Given the material below, output exactly the lines from the line with "en respuesta a" to the line with "tants.BRAZE_WEBVIEW_URL_EXTRA", both ends included, and no other lines.

═══ EXERCISE DATA

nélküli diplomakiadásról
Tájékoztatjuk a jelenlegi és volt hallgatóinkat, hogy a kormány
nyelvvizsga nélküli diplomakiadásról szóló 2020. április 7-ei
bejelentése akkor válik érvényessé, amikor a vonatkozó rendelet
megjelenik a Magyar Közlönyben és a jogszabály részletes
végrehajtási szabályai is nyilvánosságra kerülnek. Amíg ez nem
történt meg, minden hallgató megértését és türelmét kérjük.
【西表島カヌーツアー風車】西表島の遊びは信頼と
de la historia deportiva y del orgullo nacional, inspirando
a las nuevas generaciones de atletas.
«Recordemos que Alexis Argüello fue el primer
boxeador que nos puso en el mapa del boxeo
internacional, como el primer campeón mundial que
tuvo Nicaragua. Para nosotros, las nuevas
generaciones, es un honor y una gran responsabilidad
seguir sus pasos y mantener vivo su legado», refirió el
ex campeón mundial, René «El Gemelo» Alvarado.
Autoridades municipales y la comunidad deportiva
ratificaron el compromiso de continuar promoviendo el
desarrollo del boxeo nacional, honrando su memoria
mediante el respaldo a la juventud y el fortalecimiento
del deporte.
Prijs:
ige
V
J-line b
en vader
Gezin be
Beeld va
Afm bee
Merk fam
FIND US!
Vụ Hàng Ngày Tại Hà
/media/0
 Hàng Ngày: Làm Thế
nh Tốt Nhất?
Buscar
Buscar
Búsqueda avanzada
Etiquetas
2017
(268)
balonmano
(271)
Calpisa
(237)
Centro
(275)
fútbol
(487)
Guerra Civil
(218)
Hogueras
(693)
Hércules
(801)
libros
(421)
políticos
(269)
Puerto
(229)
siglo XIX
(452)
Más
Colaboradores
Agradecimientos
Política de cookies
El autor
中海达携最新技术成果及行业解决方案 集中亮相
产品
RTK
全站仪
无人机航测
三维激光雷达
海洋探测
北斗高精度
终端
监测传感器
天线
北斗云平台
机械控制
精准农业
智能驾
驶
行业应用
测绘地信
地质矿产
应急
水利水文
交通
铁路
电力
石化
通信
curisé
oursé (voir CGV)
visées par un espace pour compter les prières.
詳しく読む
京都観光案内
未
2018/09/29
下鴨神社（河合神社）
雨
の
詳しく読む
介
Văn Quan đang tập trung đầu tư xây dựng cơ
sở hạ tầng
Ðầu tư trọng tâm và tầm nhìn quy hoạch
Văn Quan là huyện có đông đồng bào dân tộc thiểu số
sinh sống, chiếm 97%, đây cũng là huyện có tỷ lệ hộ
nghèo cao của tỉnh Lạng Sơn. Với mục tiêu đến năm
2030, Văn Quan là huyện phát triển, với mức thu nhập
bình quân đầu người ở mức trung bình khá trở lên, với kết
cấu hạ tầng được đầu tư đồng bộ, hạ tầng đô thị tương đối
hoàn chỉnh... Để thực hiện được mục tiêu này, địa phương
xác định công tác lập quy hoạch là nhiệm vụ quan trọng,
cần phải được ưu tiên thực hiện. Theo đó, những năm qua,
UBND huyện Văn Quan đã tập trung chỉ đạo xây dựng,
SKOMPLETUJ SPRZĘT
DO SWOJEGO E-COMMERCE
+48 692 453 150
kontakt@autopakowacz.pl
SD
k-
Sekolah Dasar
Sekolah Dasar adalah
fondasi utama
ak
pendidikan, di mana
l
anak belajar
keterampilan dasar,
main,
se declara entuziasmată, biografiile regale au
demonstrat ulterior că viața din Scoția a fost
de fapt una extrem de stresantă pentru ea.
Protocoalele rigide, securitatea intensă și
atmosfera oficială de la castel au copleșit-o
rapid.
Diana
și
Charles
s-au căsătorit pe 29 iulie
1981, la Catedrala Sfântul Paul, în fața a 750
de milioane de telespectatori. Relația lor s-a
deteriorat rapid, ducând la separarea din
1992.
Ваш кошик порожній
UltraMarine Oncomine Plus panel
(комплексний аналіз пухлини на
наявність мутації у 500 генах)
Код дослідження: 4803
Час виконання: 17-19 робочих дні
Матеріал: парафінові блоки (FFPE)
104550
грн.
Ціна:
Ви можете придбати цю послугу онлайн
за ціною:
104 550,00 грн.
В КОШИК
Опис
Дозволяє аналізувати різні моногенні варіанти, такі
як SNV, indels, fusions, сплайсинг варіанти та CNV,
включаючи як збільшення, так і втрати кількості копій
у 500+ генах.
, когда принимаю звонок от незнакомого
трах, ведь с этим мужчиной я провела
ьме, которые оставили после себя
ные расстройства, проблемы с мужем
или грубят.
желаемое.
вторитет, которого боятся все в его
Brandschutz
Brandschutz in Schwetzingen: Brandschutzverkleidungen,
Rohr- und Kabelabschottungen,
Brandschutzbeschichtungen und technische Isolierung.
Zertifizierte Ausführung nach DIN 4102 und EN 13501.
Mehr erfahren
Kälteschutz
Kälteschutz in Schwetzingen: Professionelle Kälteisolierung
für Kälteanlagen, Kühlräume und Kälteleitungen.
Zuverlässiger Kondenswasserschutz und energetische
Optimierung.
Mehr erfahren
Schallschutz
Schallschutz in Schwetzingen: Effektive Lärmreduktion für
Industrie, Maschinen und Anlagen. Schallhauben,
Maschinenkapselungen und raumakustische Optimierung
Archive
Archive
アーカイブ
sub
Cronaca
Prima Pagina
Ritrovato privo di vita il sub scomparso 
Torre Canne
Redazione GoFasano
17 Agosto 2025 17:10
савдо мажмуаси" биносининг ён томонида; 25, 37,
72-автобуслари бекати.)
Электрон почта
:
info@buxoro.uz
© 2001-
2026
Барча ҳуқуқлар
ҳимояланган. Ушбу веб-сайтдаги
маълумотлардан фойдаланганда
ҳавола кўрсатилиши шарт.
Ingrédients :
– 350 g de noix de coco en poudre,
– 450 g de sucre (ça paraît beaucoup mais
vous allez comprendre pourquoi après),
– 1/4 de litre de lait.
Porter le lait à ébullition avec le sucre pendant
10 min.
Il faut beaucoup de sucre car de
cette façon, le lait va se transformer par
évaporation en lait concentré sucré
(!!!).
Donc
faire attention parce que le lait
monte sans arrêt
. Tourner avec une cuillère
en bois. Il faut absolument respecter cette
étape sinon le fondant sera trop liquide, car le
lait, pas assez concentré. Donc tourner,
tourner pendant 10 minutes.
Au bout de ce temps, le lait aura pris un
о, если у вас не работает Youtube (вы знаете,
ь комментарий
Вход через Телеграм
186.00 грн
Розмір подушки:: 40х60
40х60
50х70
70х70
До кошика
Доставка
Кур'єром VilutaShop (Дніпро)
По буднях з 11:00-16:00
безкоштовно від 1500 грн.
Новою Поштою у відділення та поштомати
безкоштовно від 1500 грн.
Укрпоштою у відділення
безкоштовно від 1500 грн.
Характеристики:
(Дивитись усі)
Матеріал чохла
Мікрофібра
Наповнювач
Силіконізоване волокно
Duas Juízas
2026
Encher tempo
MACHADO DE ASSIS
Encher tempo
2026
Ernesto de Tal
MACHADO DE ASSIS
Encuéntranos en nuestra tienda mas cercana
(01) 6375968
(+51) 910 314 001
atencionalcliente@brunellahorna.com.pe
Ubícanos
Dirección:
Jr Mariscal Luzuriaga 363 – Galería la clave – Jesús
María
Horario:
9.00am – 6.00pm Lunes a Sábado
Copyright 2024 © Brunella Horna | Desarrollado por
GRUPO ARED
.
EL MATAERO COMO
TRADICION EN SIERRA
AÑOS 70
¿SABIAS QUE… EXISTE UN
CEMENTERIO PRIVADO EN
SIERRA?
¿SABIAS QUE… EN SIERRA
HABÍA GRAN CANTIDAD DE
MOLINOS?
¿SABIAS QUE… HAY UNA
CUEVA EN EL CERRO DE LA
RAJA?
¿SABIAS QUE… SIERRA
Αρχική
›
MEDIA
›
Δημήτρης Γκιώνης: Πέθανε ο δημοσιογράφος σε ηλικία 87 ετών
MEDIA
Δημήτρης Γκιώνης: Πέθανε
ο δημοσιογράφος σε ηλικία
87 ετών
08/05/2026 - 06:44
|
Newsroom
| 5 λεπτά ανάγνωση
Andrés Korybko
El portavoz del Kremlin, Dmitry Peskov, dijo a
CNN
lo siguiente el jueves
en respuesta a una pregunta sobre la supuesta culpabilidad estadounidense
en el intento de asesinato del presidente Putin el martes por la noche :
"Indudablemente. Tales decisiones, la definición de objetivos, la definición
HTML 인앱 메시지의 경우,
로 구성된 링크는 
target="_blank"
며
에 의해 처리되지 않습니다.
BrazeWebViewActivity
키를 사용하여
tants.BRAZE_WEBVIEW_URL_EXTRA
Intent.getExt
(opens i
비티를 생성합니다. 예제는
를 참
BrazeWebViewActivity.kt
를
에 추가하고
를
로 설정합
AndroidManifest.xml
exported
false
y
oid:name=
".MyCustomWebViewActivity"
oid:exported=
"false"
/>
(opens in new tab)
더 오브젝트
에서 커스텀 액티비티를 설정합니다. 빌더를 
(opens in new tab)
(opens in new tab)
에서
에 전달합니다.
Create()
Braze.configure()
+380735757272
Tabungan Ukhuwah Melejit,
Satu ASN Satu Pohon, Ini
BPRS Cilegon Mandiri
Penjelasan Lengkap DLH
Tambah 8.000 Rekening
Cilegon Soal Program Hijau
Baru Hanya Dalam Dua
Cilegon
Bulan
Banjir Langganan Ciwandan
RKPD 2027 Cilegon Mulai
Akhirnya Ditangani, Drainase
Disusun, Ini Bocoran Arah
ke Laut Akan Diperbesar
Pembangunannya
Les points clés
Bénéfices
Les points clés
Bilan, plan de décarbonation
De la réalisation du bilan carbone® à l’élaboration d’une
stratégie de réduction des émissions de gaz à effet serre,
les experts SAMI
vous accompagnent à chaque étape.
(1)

══════

**OUTPUT FOR THIS TASK:**
en respuesta a una pregunta sobre la supuesta culpabilidad estadounidense
en el intento de asesinato del presidente Putin el martes por la noche :
"Indudablemente. Tales decisiones, la definición de objetivos, la definición
HTML 인앱 메시지의 경우,
로 구성된 링크는 
target="_blank"
며
에 의해 처리되지 않습니다.
BrazeWebViewActivity
키를 사용하여
tants.BRAZE_WEBVIEW_URL_EXTRA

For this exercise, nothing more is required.